Based on Adam’s writeup I picked Universal Principles of Design – a new book by Will Lidwell, Kritina Holden, and Jill Butler – down off the shelf and subsequently to the cash register. Adam’s take on it is accurate. Given my experience teaching – where people with undergraduate degrees in communication design from the Parsons School of Design still don’t know many of these principles – I’d say just about every novice to advanced designer could benefit from this book.
The book does a very good job at talking in simple ways that cut across design disciplines. It simultaneously shows the application of a principle to the Macintosh GUI and the Segway. Rare are the times when graphic, industrial, architectural, and software designers have overlapping areas of interest. The qualities of various sorts of rubber will keep industrial designers talking all night, and I couldn’t care less, and furthermore couldn’t keep up even if I did care. For this reason I’m curious to see where other efforts to unite these designers will go. One such effort is Interaction Designers, a group that strives to speak across these boundaries.

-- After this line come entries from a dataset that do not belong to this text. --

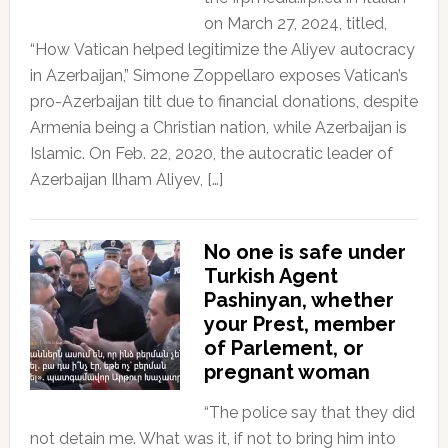
on March 27, 2024, titled,
“How Vatican helped legitimize the Aliyev autocracy
in Azerbaijan,” Simone Zoppellaro exposes Vatican’s
pro-Azerbaijan tilt due to financial donations, despite
Armenia being a Christian nation, while Azerbaijan is
Islamic. On Feb. 22, 2020, the autocratic leader of
Azerbaijan Ilham Aliyev, […]
No one is safe under
Turkish Agent
Pashinyan, whether
your Prest, member
of Parlement, or
pregnant woman
“The police say that they did
not detain me. What was it, if not to bring him into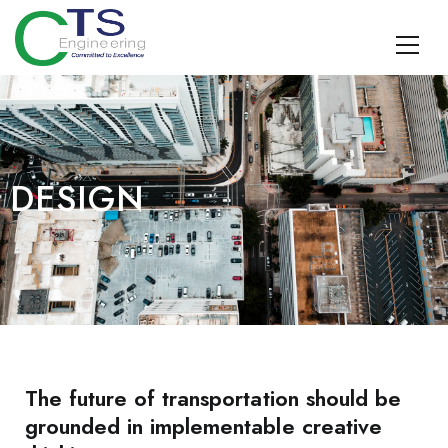
CTS Engineering
Traffic Engineering, Data Management, Multimodal Planning,
Design, TDM, and Geospatial Surveying and SUE
DESIGN
The future of transportation should be
grounded in implementable creative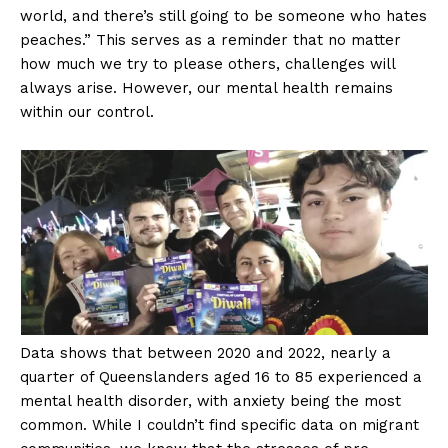
world, and there’s still going to be someone who hates
peaches.” This serves as a reminder that no matter
how much we try to please others, challenges will
always arise. However, our mental health remains
within our control.
Data shows that between 2020 and 2022, nearly a
quarter of Queenslanders aged 16 to 85 experienced a
mental health disorder, with anxiety being the most
common. While I couldn’t find specific data on migrant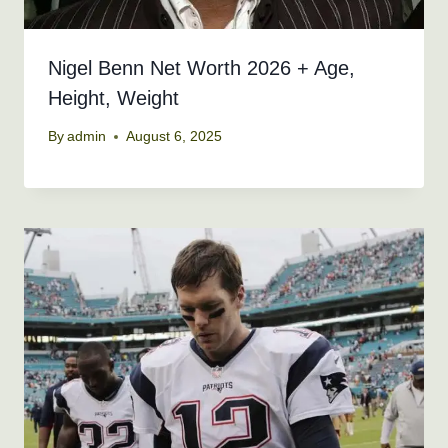
Nigel Benn Net Worth 2026 + Age,
Height, Weight
By
admin
August 6, 2025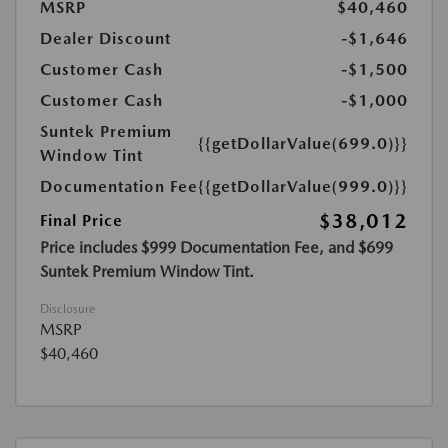
MSRP
$40,460
Dealer Discount
-$1,646
Customer Cash
-$1,500
Customer Cash
-$1,000
Suntek Premium
{{getDollarValue(699.0)}}
Window Tint
Documentation Fee
{{getDollarValue(999.0)}}
$38,012
Final Price
Price includes $999 Documentation Fee, and $699
Suntek Premium Window Tint.
Disclosure
MSRP
$40,460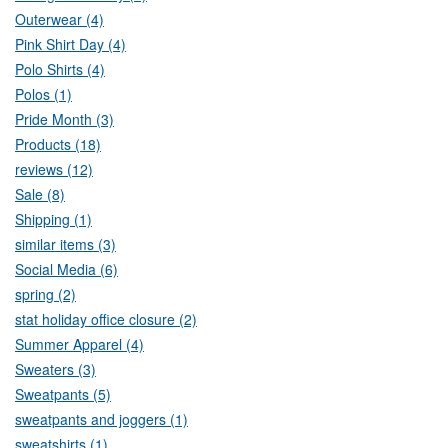
Outerwear (4)
Pink Shirt Day (4)
Polo Shirts (4)
Polos (1)
Pride Month (3)
Products (18)
reviews (12)
Sale (8)
Shipping (1)
similar items (3)
Social Media (6)
spring (2)
stat holiday office closure (2)
Summer Apparel (4)
Sweaters (3)
Sweatpants (5)
sweatpants and joggers (1)
sweatshirts (1)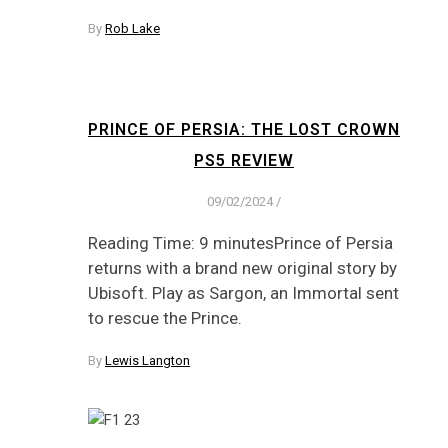
By
Rob Lake
PRINCE OF PERSIA: THE LOST CROWN
PS5 REVIEW
09/02/2024
/
Reading Time: 9 minutesPrince of Persia
returns with a brand new original story by
Ubisoft. Play as Sargon, an Immortal sent
to rescue the Prince.
By
Lewis Langton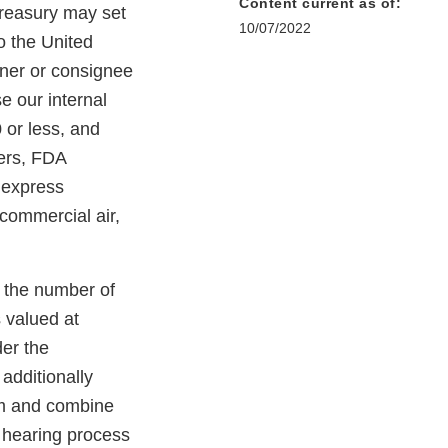
Content current as of:
Treasury may set
10/07/2022
o the United
wner or consignee
e our internal
 or less, and
iers, FDA
d express
 commercial air,
n the number of
 valued at
er the
additionally
irm and combine
d hearing process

Another is the Interaction Design Institute Ivrea, and specifically the Hub, a community blog launched by the lovely Molly Steenson. Here Andrew sums up the difficult going in early posts as well as the great potential. The same sort of immediate sharing and the resulting learning that blogging has given many of us threatened to leave universities behind. Likewise, there are topics covered in these schools that aren’t disseminated to the rest of us, and this blog becomes a welcome conduit.